Case studies of patients treated with second-generation TKIs
Patients were consented under the GEMINI protocol (PA13-0589) which was approved in accordance with the MD Anderson Institutional Review Board, or protocol MCC 19161, which was formally reviewed and granted approval by Moffitt Cancer Center in accordance with the Declaration of Helsinki and the 21st Century Cures Act for retrospective analysis of patient outcomes and treatment course for case studies of patients presented. Both protocols include informed consent for publication of deidentified data.

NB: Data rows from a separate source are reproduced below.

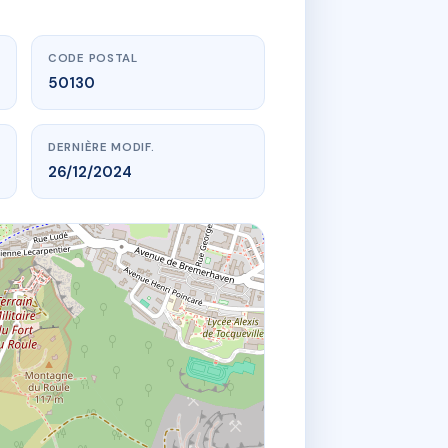
CODE POSTAL
50130
DERNIÈRE MODIF.
26/12/2024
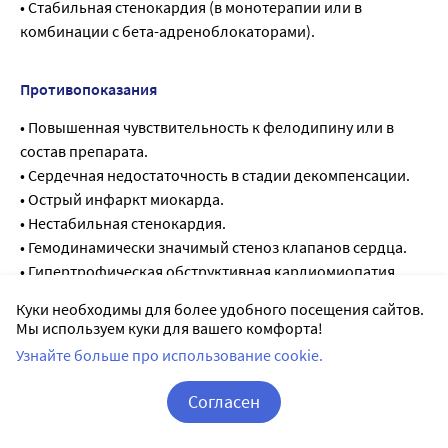
• Стабильная стенокардия (в монотерапии или в
комбинации с бета-адреноблокаторами).
Противопоказания
• Повышенная чувствительность к фелодипину или в
состав препарата.
• Сердечная недостаточность в стадии декомпенсации.
• Острый инфаркт миокарда.
• Нестабильная стенокардия.
• Гемодинамически значимый стеноз клапанов сердца.
• Гипертрофическая обструктивная кардиомиопатия.
• Возраст до 18 лет (эффективность и безопасность не
Куки необходимы для более удобного посещения сайтов.
установлены).
Мы используем куки для вашего комфорта!
• Непереносимость лактозы, дефицит лактазы, глюкозо-
Узнайте больше про использование cookie.
галактозная мальабсорбция.
• Беременность, период грудного вскармливания (см.
Согласен
раздел «Применение при беременности и в период
Корзина
Вход / Регистрация
грудного вскармливания»).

Retrospective analysis of ORR and duration of treatment with afatinib
Response to afatinib and duration of afatinib treatment was tabulated from 803 patients in the Uncommon EGFR Database (www.uncommonegfrmutations.com). Objective response rate was reported in 529 patients. Patients were stratified by either structure–function-based groups or exon-based groups and ORR was determined by counting the number of patients reported to have complete response or partial response. Fisher’s exact test was used to determined statistical differences between subgroups (structure based or exon-based). Duration of treatment was provided in the Uncommon EGFR Database for 746 patients. Patients were stratified by structure–function-based groups and exon-based groups and median DOT was calculated using the Kaplan–Meier method. Statistical differences in Kaplan–Meier plots, HR and P values were generated using GraphPad Prism software and the Mantel–Cox log-rank method. When mutations were not explicitly stated (that is, exon 19 mutation) those patients were excluded from the structure–function-based analysis but included in the exon-based analysis.
Further information on research design is available in the Nature Research Reporting Summary linked to this paper.